VARANASI: Varanasi erupted in joy when the announcement of Bharat Ratna being conferred on Pandit Madan Mohan Malviya was made a week ago. One of the oldest cities of India, on the banks of the Ganga, Varanasi is also known as the capital of knowledge, a city that has produced five Bharat Ratnas.
This journey began in 1955 when the award was bestowed on Dr Bhagwan Dass, philosopher and educationist, born in Varanasi in 1869. He is widely known as the founder of Kashi Vidyapeeth, one of the oldest universities in the state. What many do not know is his role in setting up the Benaras Hindu University, with Pandit Madan Mohan Malviya, who too would go on to receive the same honour more than 50 years later.
His great grandson, Sameer Kant, says, “He was a visionary, authored several books on education. The Benaras Hindu University library has an entire section in his name.”
Next up on the illustrious list is India’s second Prime Minister, Lal Bahadur Shastri, who coined the iconic ‘Jai Jawan Jai Kisan’ slogan.
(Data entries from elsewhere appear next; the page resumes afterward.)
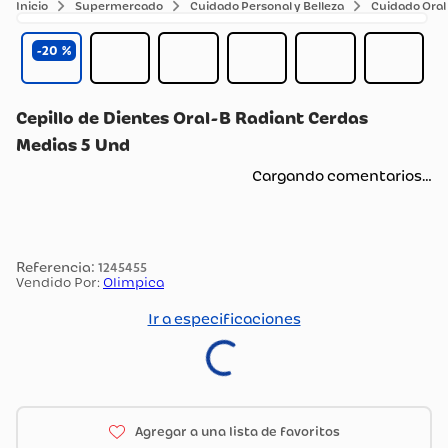
Supermercado
Cuidado Personal y Belleza
Cuidado Oral
20
Cepillo de Dientes Oral-B Radiant Cerdas
Medias 5 Und
Cargando comentarios…
:
1245455
Vendido Por:
Olimpica
Ir a especificaciones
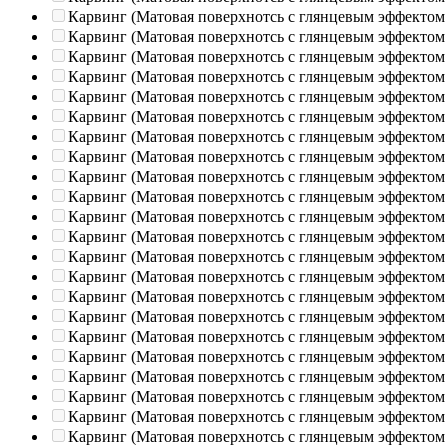
Карвинг (Матовая поверхнотсь с глянцевым эффектом
Карвинг (Матовая поверхнотсь с глянцевым эффектом
Карвинг (Матовая поверхнотсь с глянцевым эффектом
Карвинг (Матовая поверхнотсь с глянцевым эффектом
Карвинг (Матовая поверхнотсь с глянцевым эффектом
Карвинг (Матовая поверхнотсь с глянцевым эффектом
Карвинг (Матовая поверхнотсь с глянцевым эффектом
Карвинг (Матовая поверхнотсь с глянцевым эффектом
Карвинг (Матовая поверхнотсь с глянцевым эффектом
Карвинг (Матовая поверхнотсь с глянцевым эффектом
Карвинг (Матовая поверхнотсь с глянцевым эффектом
Карвинг (Матовая поверхнотсь с глянцевым эффектом
Карвинг (Матовая поверхнотсь с глянцевым эффектом
Карвинг (Матовая поверхнотсь с глянцевым эффектом
Карвинг (Матовая поверхнотсь с глянцевым эффектом
Карвинг (Матовая поверхнотсь с глянцевым эффектом
Карвинг (Матовая поверхнотсь с глянцевым эффектом
Карвинг (Матовая поверхнотсь с глянцевым эффектом
Карвинг (Матовая поверхнотсь с глянцевым эффектом
Карвинг (Матовая поверхнотсь с глянцевым эффектом
Карвинг (Матовая поверхнотсь с глянцевым эффектом
Карвинг (Матовая поверхнотсь с глянцевым эффектом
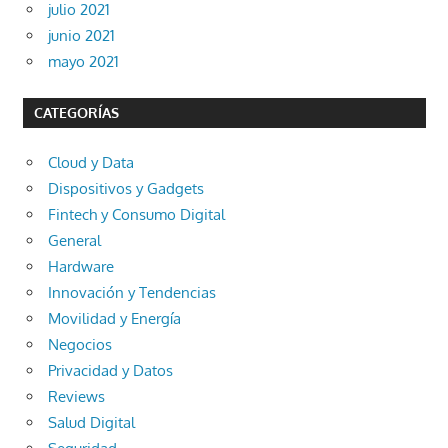
julio 2021
junio 2021
mayo 2021
CATEGORÍAS
Cloud y Data
Dispositivos y Gadgets
Fintech y Consumo Digital
General
Hardware
Innovación y Tendencias
Movilidad y Energía
Negocios
Privacidad y Datos
Reviews
Salud Digital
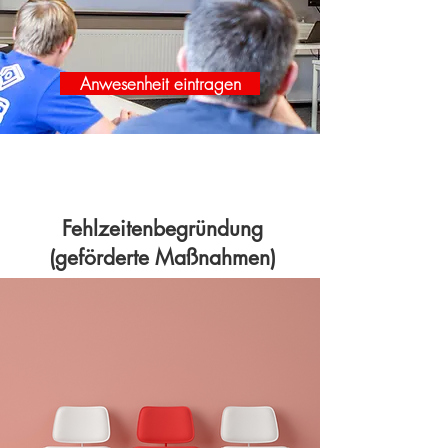
Anwesenheit eintragen
Fehlzeitenbegründung
(geförderte Maßnahmen)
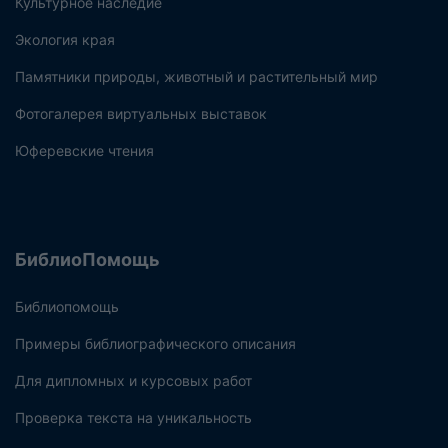
Культурное наследие
Экология края
Памятники природы, животный и растительный мир
Фотогалерея виртуальных выставок
Юферевские чтения
БиблиоПомощь
Библиопомощь
Примеры библиографического описания
Для дипломных и курсовых работ
Проверка текста на уникальность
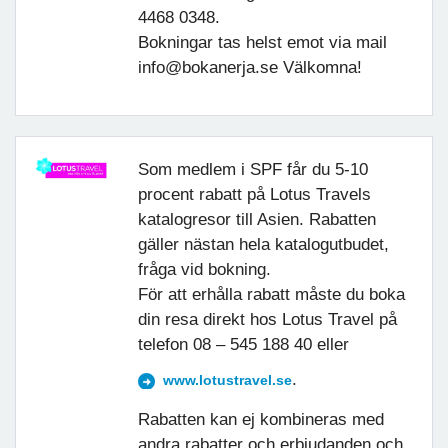
4468 0348.
Bokningar tas helst emot via mail
info@bokanerja.se Välkomna!
Som medlem i SPF får du 5-10
procent rabatt på Lotus Travels
katalogresor till Asien. Rabatten
gäller nästan hela katalogutbudet,
fråga vid bokning.
För att erhålla rabatt måste du boka
din resa direkt hos Lotus Travel på
telefon 08 – 545 188 40 eller
.
www.lotustravel.se
Rabatten kan ej kombineras med
andra rabatter och erbjudanden och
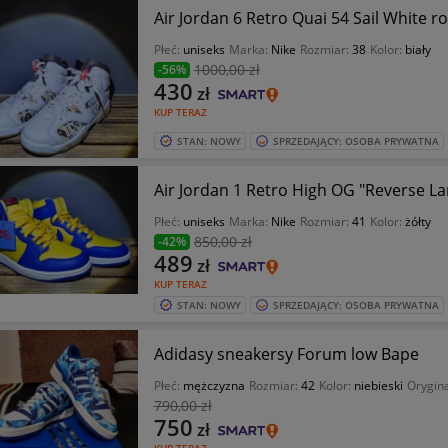
Air Jordan 6 Retro Quai 54 Sail White 
Płeć:
uniseks
Marka:
Nike
Rozmiar:
38
Kolor:
biały
1000
,00 zł
-56%
430
zł
KUP TERAZ
STAN: NOWY
SPRZEDAJĄCY: OSOBA PRYWATNA
Air Jordan 1 Retro High OG "Reverse L
Płeć:
uniseks
Marka:
Nike
Rozmiar:
41
Kolor:
żółty
850
,00 zł
-42%
489
zł
KUP TERAZ
STAN: NOWY
SPRZEDAJĄCY: OSOBA PRYWATNA
Adidasy sneakersy Forum low Bape
Płeć:
mężczyzna
Rozmiar:
42
Kolor:
niebieski
Orygin
790
,00 zł
750
zł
In 1999, another Benaras boy, sitar exponent Pandit Ravi Shankar was awarded the title. He is credited with taking Hindustani classical music to the world.
Two years later in 2001, another musical genius, Ustad Bismillah Khan got the honour. Though Khan was not born in Varanasi, the shehnai maestro made the narrows lanes of the city his home from a very young age. Nine years after his death, the strains of his Shehnai still continue to resound in the city.
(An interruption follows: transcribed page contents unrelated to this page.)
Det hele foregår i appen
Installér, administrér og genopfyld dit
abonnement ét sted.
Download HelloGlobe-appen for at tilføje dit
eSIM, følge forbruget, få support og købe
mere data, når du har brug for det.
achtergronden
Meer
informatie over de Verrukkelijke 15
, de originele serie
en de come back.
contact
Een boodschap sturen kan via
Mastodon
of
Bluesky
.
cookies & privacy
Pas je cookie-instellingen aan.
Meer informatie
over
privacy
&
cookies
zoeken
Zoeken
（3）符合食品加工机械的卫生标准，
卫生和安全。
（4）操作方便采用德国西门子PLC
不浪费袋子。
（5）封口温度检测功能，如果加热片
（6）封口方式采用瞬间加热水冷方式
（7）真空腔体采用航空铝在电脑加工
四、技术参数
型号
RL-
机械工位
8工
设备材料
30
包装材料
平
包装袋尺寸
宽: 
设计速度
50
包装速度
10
Two other Bharat Ratna awardees, born in South India, were closely associated with the city. Dr S Radhakrishnan who was Vice Chancellor of Benaras Hindu University for nine years, going on to become India’s second President. Bharat Ratna awardee scientist Dr CNR Rao received his Masters in Chemistry from Banaras Hindu University.
The latest to join this list is the University’s founder, Pandit Madan Mohan Malviya. While he was born about 150 kilometres away from Varanasi, in the city of Allahabad, for the people of the city he is one of their own. His biggest legacy to the city was the establishment of the Banaras Hindu University in 1916, one of the largest in the country. He spearheaded the institution from 1919 to 1939 as its Vice Chancellor. His association with the city continued when he died in the city in 1946.
Girish Chandra Tripathi, the current Vice Chancellor of Benaras Hindu University says the city had always been India’s cultural capital. “All the markers of a society – be it education, science, politics or music, were in ancient Kashi and remain till today, thus preserving its rich legacy.”
A rich legacy which has stood the test of time.